INSTRUCTIONS TO FOLLOW
Begin with the line in which "Konventionen" appears and end with the final line of the entries. Retype each one exactly and add nothing.

DATASET RECORDS

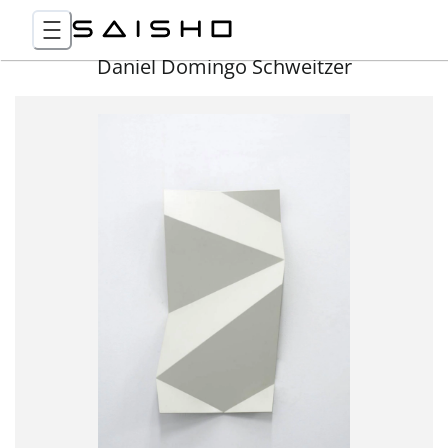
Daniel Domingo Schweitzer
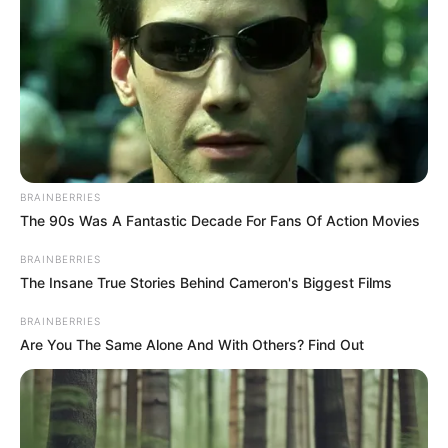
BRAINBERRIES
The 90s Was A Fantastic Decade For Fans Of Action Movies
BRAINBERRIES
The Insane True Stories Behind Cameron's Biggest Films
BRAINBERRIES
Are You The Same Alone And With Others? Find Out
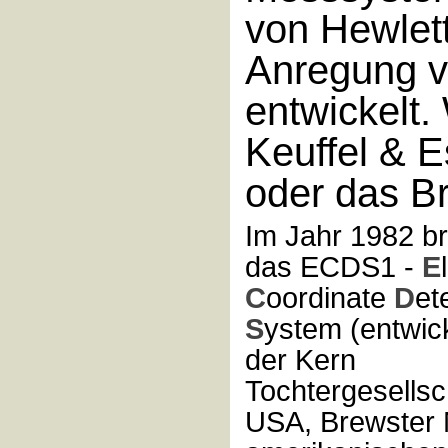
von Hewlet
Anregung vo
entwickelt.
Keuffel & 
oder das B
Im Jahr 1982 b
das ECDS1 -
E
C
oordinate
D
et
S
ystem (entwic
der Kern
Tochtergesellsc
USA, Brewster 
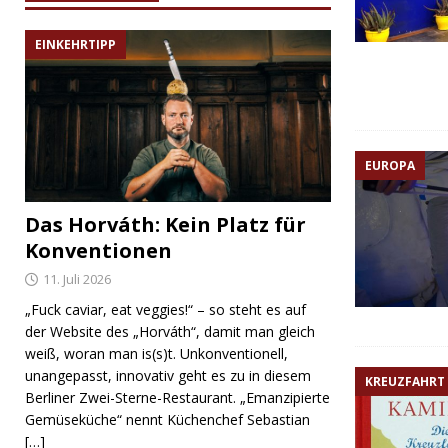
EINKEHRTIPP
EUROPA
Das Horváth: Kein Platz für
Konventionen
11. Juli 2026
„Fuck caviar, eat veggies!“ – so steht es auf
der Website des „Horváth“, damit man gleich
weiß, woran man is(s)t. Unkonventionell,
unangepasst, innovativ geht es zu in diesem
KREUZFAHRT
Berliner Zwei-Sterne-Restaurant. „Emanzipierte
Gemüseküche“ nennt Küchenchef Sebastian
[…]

RESULT FOR THIS TASK
Konventionen
11. Juli 2026
„Fuck caviar, eat veggies!“ – so steht es auf
der Website des „Horváth“, damit man gleich
weiß, woran man is(s)t. Unkonventionell,
unangepasst, innovativ geht es zu in diesem
KREUZFAHRT
Berliner Zwei-Sterne-Restaurant. „Emanzipierte
Gemüseküche“ nennt Küchenchef Sebastian
[…]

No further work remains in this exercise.